(EXERCISE INPUT begins)
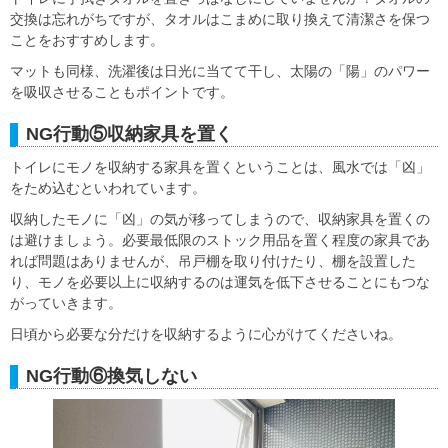
交換は忘れがちですが、タオルはこまめに取り換えて清潔さを保つ
ことをおすすめします。
マットも同様、洗濯後は日光に当てて干し、太陽の「陽」のパワー
を吸収させることもポイントです。
NG行動⑤収納家具を置く
トイレにモノを収納する家具を置くということは、風水では「凶」
をため込むといわれています。
収納したモノに「凶」の気が移ってしまうので、収納家具を置くの
は避けましょう。必要最低限のストック用品を置く程度の家具であ
れば問題はありませんが、吊戸棚を取り付けたり、棚を設置した
り、モノを必要以上に収納するのは運気を低下させることにもつな
がっていきます。
日頃から必要な分だけを収納するように心がけてくださいね。
NG行動⑥換気しない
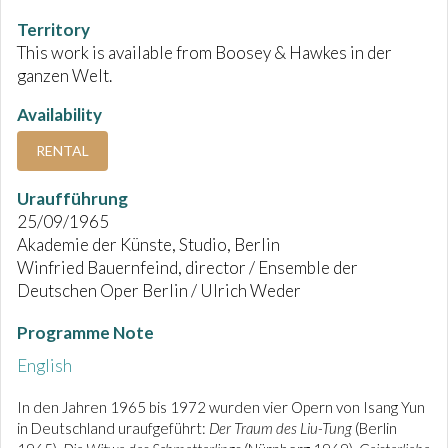
Territory
This work is available from Boosey & Hawkes in der
ganzen Welt.
Availability
RENTAL
Uraufführung
25/09/1965
Akademie der Künste, Studio, Berlin
Winfried Bauernfeind, director / Ensemble der
Deutschen Oper Berlin / Ulrich Weder
Programme Note
English
In den Jahren 1965 bis 1972 wurden vier Opern von Isang Yun
in Deutschland uraufgeführt:
Der Traum des Liu-Tung
(Berlin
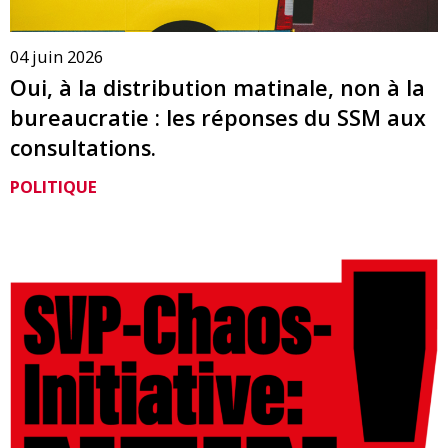
04 juin 2026
Oui, à la distribution matinale, non à la
bureaucratie : les réponses du SSM aux
consultations.
POLITIQUE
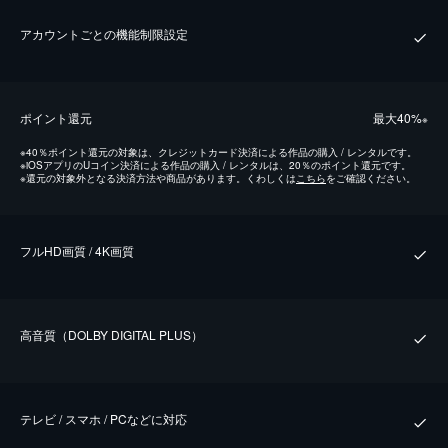
アカウントごとの機能制限設定
ポイント還元
最⼤40%
※
※
40％ポイント還元の対象は、クレジットカード決済による作品の購入 / レンタルです。
※
iOSアプリのUコイン決済による作品の購入 / レンタルは、20％のポイント還元です。
※
還元の対象外となる決済方法や商品があります。くわしくは
こちら
をご確認ください。
フルHD画質 / 4K画質
⾼⾳質（DOLBY DIGITAL PLUS）
テレビ / スマホ / PCなどに対応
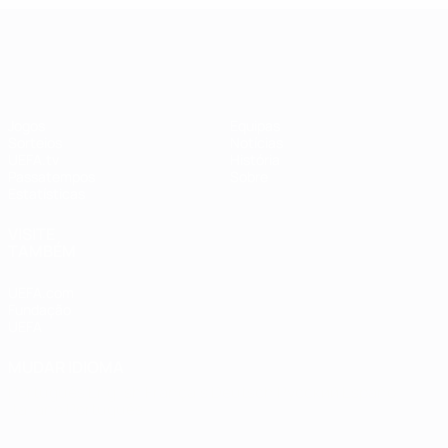
UEFA Women's Champions League
Jogos
Equipas
Sorteios
Notícias
UEFA.tv
História
Passatempos
Sobre
Estatísticas
VISITE
TAMBÉM
UEFA.com
Fundação
UEFA
MUDAR IDIOMA
Português
English
Français
Deutsch
Русский
Español
Italiano
Português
(EXERCISE INPUT ends)
## [PROBLEM REQUIREMENTS]
The pictures in the listing above are to be dropped, and everything else reproduced exactly.

## [EXPECTED OUTPUT]
交換は忘れがちですが、タオルはこまめに取り換えて清潔さを保つ
ことをおすすめします。
マットも同様、洗濯後は日光に当てて干し、太陽の「陽」のパワー
を吸収させることもポイントです。
NG行動⑤収納家具を置く
トイレにモノを収納する家具を置くということは、風水では「凶」
をため込むといわれています。
収納したモノに「凶」の気が移ってしまうので、収納家具を置くの
は避けましょう。必要最低限のストック用品を置く程度の家具であ
れば問題はありませんが、吊戸棚を取り付けたり、棚を設置した
り、モノを必要以上に収納するのは運気を低下させることにもつな
がっていきます。
日頃から必要な分だけを収納するように心がけてくださいね。
NG行動⑥換気しない
Territory
This work is available from Boosey & Hawkes in der
ganzen Welt.
Availability
RENTAL
Uraufführung
25/09/1965
Akademie der Künste, Studio, Berlin
Winfried Bauernfeind, director / Ensemble der
Deutschen Oper Berlin / Ulrich Weder
Programme Note
English
In den Jahren 1965 bis 1972 wurden vier Opern von Isang Yun
in Deutschland uraufgeführt:
Der Traum des Liu-Tung
(Berlin
04 juin 2026
Oui, à la distribution matinale, non à la
bureaucratie : les réponses du SSM aux
consultations.
POLITIQUE
アカウントごとの機能制限設定
ポイント還元
最⼤40%
※
※
40％ポイント還元の対象は、クレジットカード決済による作品の購入 / レンタルです。
※
iOSアプリのUコイン決済による作品の購入 / レンタルは、20％のポイント還元です。
※
還元の対象外となる決済方法や商品があります。くわしくは
こちら
をご確認ください。
フルHD画質 / 4K画質
⾼⾳質（DOLBY DIGITAL PLUS）
テレビ / スマホ / PCなどに対応
UEFA Women's Champions League
Jogos
Equipas
Sorteios
Notícias
UEFA.tv
História
Passatempos
Sobre
Estatísticas
VISITE
TAMBÉM
UEFA.com
Fundação
UEFA
MUDAR IDIOMA
Português
English
Français
Deutsch
Русский
Español
Italiano
Português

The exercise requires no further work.